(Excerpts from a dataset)
#####

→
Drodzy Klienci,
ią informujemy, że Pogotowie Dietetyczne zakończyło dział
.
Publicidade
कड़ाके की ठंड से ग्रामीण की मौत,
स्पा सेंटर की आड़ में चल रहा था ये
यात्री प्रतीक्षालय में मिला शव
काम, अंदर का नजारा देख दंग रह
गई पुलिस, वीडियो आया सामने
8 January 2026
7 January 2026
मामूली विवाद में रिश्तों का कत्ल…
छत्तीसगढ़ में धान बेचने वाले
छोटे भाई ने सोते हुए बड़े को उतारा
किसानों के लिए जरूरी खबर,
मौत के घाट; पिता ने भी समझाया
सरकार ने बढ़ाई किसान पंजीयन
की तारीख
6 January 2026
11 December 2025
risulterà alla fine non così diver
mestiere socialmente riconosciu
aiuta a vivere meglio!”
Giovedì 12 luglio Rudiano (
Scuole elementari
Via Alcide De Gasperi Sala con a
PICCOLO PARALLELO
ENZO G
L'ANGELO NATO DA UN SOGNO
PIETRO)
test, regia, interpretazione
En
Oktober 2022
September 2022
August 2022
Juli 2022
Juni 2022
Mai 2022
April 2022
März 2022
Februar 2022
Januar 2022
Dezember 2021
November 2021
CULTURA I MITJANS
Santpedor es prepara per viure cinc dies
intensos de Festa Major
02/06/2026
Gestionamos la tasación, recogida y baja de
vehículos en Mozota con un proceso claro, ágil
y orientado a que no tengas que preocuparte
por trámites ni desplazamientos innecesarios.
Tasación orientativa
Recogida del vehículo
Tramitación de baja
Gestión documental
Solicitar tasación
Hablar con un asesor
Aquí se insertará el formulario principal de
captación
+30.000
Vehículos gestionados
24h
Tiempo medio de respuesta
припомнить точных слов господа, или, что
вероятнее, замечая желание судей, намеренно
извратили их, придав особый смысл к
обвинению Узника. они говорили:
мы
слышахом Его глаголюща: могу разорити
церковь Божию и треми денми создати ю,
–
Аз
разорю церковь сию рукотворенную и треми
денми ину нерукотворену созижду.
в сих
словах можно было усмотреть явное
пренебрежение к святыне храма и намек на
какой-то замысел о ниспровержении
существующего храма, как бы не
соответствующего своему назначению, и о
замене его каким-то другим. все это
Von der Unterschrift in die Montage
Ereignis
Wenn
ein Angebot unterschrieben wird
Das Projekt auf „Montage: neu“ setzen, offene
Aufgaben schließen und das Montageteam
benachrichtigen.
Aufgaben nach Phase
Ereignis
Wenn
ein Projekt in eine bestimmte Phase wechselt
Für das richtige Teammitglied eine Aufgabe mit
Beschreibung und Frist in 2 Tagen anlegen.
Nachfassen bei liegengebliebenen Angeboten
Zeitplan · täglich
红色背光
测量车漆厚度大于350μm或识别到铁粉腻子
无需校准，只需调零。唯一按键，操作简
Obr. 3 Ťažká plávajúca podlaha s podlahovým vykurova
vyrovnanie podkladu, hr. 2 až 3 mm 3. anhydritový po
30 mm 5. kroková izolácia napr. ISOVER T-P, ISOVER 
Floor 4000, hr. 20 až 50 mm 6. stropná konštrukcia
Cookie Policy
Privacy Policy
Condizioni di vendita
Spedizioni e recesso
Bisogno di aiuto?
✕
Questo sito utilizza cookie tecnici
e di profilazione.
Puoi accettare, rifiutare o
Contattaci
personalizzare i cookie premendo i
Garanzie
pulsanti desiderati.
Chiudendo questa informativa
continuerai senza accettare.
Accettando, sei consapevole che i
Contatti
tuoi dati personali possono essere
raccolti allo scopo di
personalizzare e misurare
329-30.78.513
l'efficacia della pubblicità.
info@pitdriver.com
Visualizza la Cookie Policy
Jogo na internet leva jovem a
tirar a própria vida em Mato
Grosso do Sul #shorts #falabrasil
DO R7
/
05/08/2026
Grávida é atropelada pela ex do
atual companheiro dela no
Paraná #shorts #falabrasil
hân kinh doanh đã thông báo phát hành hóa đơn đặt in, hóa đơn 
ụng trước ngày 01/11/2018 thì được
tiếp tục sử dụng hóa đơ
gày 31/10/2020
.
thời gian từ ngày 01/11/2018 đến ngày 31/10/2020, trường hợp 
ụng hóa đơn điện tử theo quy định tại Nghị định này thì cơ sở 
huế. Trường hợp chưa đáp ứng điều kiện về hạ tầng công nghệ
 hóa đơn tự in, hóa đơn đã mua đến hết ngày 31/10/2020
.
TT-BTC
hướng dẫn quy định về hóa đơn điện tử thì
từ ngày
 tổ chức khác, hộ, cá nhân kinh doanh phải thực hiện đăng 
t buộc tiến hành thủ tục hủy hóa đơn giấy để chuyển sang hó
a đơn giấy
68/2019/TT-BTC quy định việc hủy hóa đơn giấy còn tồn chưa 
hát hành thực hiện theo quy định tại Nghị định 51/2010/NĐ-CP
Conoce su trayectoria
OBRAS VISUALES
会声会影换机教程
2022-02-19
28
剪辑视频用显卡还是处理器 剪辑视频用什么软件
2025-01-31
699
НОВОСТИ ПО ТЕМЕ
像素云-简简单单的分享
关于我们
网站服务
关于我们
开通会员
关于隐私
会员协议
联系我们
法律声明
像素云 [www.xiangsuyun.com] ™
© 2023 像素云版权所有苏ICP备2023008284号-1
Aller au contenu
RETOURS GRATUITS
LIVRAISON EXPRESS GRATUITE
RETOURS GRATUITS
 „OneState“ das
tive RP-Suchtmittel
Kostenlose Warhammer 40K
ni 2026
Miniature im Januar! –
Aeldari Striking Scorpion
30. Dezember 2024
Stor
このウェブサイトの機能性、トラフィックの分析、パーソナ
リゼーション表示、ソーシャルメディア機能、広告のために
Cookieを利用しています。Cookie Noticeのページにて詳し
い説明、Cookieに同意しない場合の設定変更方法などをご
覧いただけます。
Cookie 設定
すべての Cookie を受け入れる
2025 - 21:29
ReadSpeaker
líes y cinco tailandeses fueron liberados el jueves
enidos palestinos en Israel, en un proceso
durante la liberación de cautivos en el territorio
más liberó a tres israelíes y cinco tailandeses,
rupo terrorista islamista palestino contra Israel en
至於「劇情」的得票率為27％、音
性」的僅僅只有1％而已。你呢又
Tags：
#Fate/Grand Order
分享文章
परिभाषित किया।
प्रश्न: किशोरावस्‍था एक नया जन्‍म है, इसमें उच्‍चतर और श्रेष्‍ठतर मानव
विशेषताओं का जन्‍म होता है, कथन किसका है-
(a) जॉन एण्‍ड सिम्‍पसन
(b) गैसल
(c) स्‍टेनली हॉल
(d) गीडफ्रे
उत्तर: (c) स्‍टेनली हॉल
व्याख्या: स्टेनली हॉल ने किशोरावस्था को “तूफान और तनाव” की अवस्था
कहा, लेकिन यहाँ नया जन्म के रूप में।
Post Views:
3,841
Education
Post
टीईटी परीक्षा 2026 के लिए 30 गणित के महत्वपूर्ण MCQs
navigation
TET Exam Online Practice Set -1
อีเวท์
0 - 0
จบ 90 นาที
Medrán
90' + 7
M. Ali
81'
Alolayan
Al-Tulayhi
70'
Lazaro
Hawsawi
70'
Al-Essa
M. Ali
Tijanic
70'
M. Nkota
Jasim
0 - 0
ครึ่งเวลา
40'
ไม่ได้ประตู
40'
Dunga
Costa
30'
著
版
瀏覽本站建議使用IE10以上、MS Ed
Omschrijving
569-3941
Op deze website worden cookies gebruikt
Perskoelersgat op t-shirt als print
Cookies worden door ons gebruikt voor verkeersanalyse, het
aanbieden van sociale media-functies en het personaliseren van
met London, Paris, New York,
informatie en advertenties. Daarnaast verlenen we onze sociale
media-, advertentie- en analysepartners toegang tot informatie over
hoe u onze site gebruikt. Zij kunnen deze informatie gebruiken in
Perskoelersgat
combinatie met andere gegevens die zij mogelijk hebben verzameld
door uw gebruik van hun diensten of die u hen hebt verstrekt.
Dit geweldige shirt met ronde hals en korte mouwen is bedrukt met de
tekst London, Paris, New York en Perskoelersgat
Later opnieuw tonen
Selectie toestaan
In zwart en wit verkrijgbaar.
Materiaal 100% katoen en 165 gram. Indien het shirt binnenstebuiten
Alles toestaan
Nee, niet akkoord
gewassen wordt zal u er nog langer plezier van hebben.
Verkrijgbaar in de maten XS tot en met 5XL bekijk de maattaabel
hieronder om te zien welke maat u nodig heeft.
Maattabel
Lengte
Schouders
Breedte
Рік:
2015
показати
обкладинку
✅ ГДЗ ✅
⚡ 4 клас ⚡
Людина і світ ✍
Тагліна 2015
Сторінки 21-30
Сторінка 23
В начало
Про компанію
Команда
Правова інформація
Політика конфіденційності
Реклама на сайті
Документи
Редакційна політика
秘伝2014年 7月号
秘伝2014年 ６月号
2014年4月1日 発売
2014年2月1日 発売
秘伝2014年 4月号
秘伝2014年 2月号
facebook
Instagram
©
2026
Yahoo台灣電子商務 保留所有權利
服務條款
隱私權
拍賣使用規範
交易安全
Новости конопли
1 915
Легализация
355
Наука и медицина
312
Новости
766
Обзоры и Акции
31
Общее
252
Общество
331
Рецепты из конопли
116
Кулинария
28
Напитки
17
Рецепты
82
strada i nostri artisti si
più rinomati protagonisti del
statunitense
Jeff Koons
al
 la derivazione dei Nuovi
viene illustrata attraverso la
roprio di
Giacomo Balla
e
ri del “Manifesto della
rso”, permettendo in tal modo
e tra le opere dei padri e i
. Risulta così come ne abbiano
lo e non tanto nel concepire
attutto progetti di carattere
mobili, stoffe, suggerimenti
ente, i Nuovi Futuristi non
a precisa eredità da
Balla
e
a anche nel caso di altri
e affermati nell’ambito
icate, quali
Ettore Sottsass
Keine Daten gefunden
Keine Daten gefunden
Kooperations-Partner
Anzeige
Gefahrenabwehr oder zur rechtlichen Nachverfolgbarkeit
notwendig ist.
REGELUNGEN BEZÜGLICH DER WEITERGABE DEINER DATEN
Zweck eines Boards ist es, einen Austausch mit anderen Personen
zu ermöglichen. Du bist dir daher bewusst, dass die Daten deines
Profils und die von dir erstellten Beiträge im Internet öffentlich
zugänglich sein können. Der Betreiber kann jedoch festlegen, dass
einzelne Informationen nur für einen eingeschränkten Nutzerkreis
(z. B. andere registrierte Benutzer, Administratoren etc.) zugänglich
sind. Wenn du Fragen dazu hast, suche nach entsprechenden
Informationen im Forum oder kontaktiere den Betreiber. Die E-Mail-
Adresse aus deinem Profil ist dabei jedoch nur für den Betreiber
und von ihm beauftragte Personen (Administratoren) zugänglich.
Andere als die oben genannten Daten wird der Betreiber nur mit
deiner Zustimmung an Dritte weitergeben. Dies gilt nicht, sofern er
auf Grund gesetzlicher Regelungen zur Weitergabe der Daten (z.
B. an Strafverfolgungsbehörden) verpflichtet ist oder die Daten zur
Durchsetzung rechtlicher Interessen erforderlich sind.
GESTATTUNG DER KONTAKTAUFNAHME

#####

• _WHAT THE TASK REQUIRES_:
In the entries above, find every line with the word "shorts" and list it.

• _WRITTEN RESPONSE_:
Grosso do Sul #shorts #falabrasil
Paraná #shorts #falabrasil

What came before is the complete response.